Kali ini Shawnell menerimanya dengan senang hati. "Apa kau sudah selesai menata ruanganmu? Aku bisa membantu."
"Sebelum datang kemari aku sudah menyelesaikan semuanya. Terimakasih." balas Claura sopan, berbeda saat ketika Shawnell mencoba untuk menggodanya dimana Claura menunjukkan punggung dingin padanya.
"Baiklah kalau begitu. Kalau kau ada apa-apa, aku ada disini. Ah, atau kau bisa hubungi aku lewat ponsel."
"....Uhm,..." Claura tidak yakin apakah ini salah satu trik Shawnell untuk mendapatkan nomornya. Tapi mereka kini bertetangga dan selain Fini, Claura rasa mengenal lebih banyak orang akan membantunya di lingkungan yang baru.
"Baiklah. Kau sudah lama tinggal disini?"
"Sekitar 3 tahun?"
"Oh, ternyata belum lama?"
"Yeah. Tapi aku mengenal lingkungan disini seperti rumahku sendiri. Jadi kalau ada sesuatu yang ingin kau tahu tinggal tanya aku saja. "
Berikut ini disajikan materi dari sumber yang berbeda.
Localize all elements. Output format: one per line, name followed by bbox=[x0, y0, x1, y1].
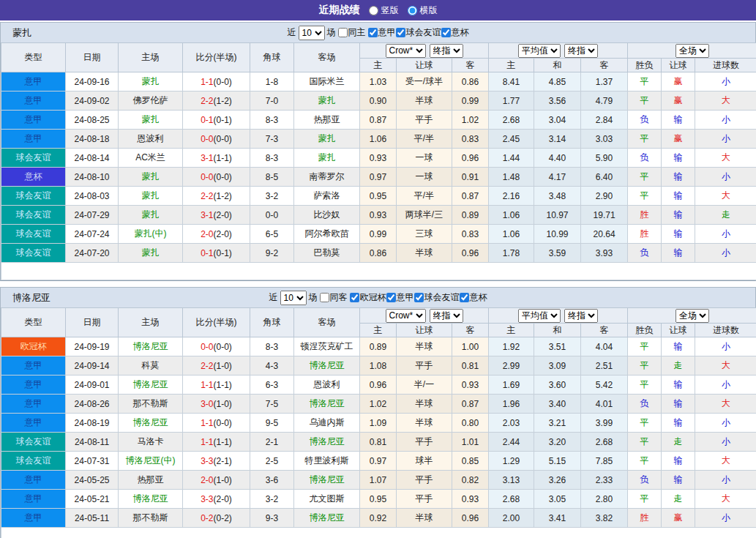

Claura tidak mengabaikan usul baik Shawnell dan membalasnya hanya dengan senyum.
Keduanya bertukar sosial media serta nomor telepon sebelum Claura pamit dan kembali ke apartemennya.
Shawnell diam-diam mengecup layar ponselnya setelah suara pintu apartemen Claura terdengar. Mungkin ini hanya perasaannya saja, tapi dia merasa Claura yang tanpa make-up terlihat begitu segar dan lugu. Bahkan sekali pun jika perempuan itu menunjukkan sikap sinis atau galak, Shawnell ragu dirinya akan tersinggung.
"Heh." dengan kekeh bodoh Shawnell kembali ke dalam 'apartemen'nya.